Agent loops are inherently asynchronous — the model thinks, tools execute, results stream back, often in parallel. JavaScript/TypeScript has **native async/await** baked into the language and runtime, making concurrent orchestration straightforward without the callback gymnastics or `asyncio` boilerplate you'd face in Python.
Among JS runtimes, we chose [**Bun**](https://bun.com/) specifically because:
- **Same runtime as Claude Code** — Bun powers Claude Code and a growing number of TypeScript-first tools. It's built for speed, and a compiled build is a single native executable.

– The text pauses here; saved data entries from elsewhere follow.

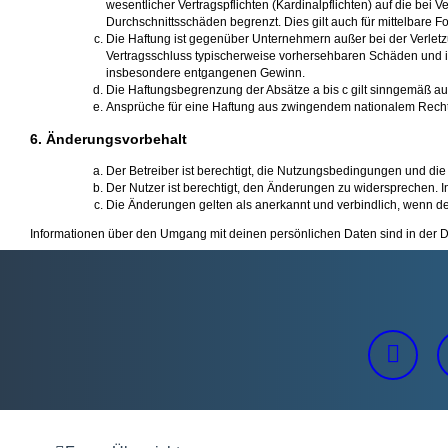
wesentlicher Vertragspflichten (Kardinalpflichten) auf die be
Durchschnittsschäden begrenzt. Dies gilt auch für mittelbar
Die Haftung ist gegenüber Unternehmern außer bei der Verletz
Vertragsschluss typischerweise vorhersehbaren Schäden und im
insbesondere entgangenen Gewinn.
Die Haftungsbegrenzung der Absätze a bis c gilt sinngemäß auc
Ansprüche für eine Haftung aus zwingendem nationalem Recht
6. Änderungsvorbehalt
Der Betreiber ist berechtigt, die Nutzungsbedingungen und die
Der Nutzer ist berechtigt, den Änderungen zu widersprechen. I
Die Änderungen gelten als anerkannt und verbindlich, wenn d
Informationen über den Umgang mit deinen persönlichen Daten sind in der D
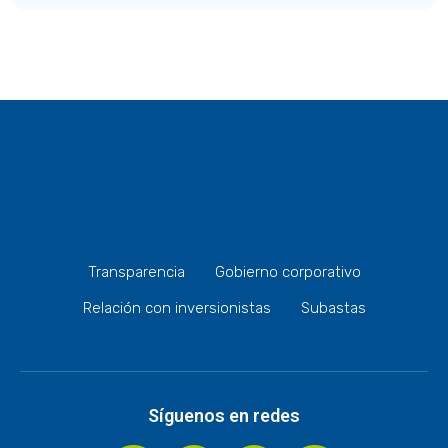
Transparencia
Gobierno corporativo
Relación con inversionistas
Subastas
Síguenos en redes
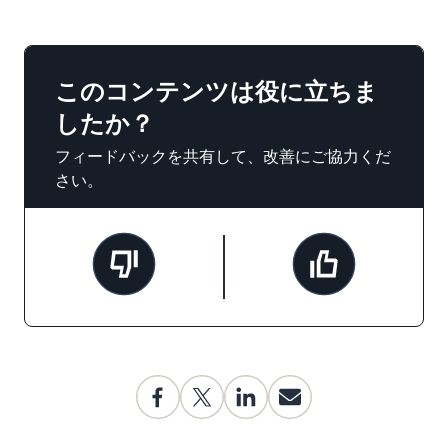
このコンテンツは役に立ちま
したか？
フィードバックを共有して、改善にご協力くだ
さい。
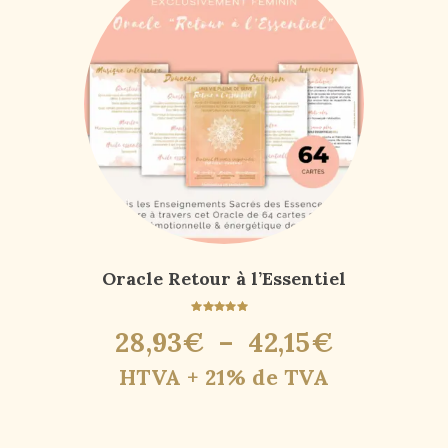
Oracle Retour à l’Essentiel
Note
28
,
93
€
–
42
,
15
€
4.90
sur 5
HTVA + 21% de TVA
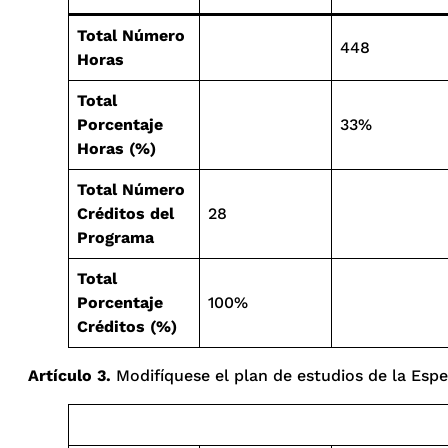
Total Número
448
Horas
Total
Porcentaje
33%
Horas (%)
Total Número
Créditos del
28
Programa
Total
Porcentaje
100%
Créditos (%)
Artículo 3.
Modifíquese el plan de estudios de la Espe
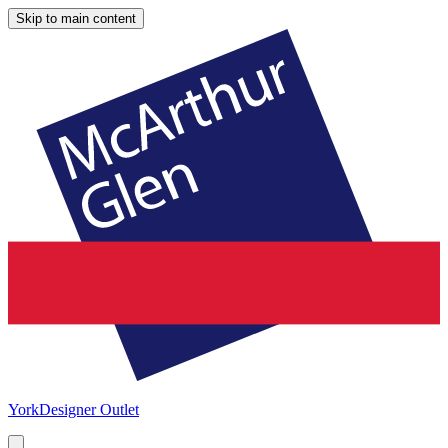
Skip to main content
York
Designer Outlet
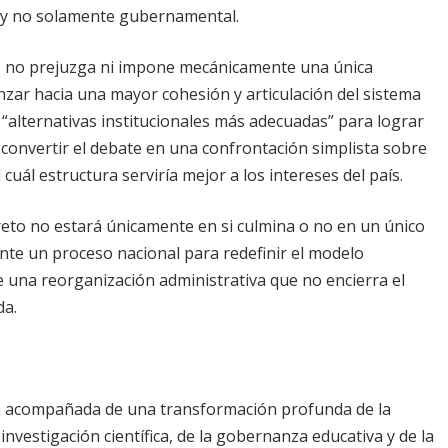
 y no solamente gubernamental.
o no prejuzga ni impone mecánicamente una única
nzar hacia una mayor cohesión y articulación del sistema
s “alternativas institucionales más adecuadas” para lograr
 convertir el debate en una confrontación simplista sobre
cuál estructura serviría mejor a los intereses del país.
reto no estará únicamente en si culmina o no en un único
nte un proceso nacional para redefinir el modelo
 una reorganización administrativa que no encierra el
da.
stá acompañada de una transformación profunda de la
 investigación científica, de la gobernanza educativa y de la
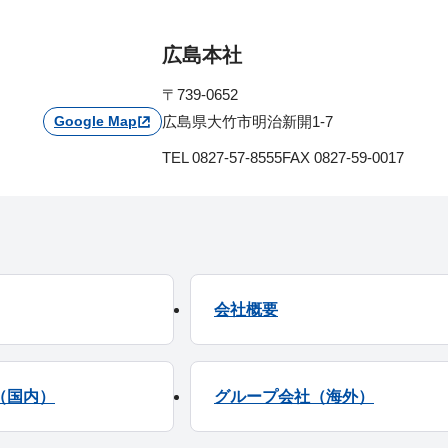
広島本社
〒739-0652
Google Map
広島県大竹市明治新開1-7
TEL 0827-57-8555
FAX 0827-59-0017
会社概要
（国内）
グループ会社（海外）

- **Performance** — HTTP, filesystem I/O, and cold starts are all noticeably faster than Node's, which adds up when an agent loop issues dozens of tool calls per run.
- **Standalone executables** — `bun build --compile` outputs one self-contained binary. Shipping a CLI is as simple as handing users a single file—no separate runtime install.
- **Batteries included** — Test runner, bundler, and TypeScript support ship with Bun, so there's no separate toolchain to wire up.
---
## Roadmap
- **Sub-agent** — Spawn child agents from within a run to handle subtasks independently, each with their own context and tool set.
- **Agent Team** — Multi-agent collaboration where agents can coordinate, delegate, and share results to tackle complex problems together.
- **Print Mode** — A Claude Code-style rendering mode that streams the agent's thinking, tool calls, and outputs in a rich, human-friendly terminal UI.
- **Sessioning** — A local, file-based session store for the agent's context and history.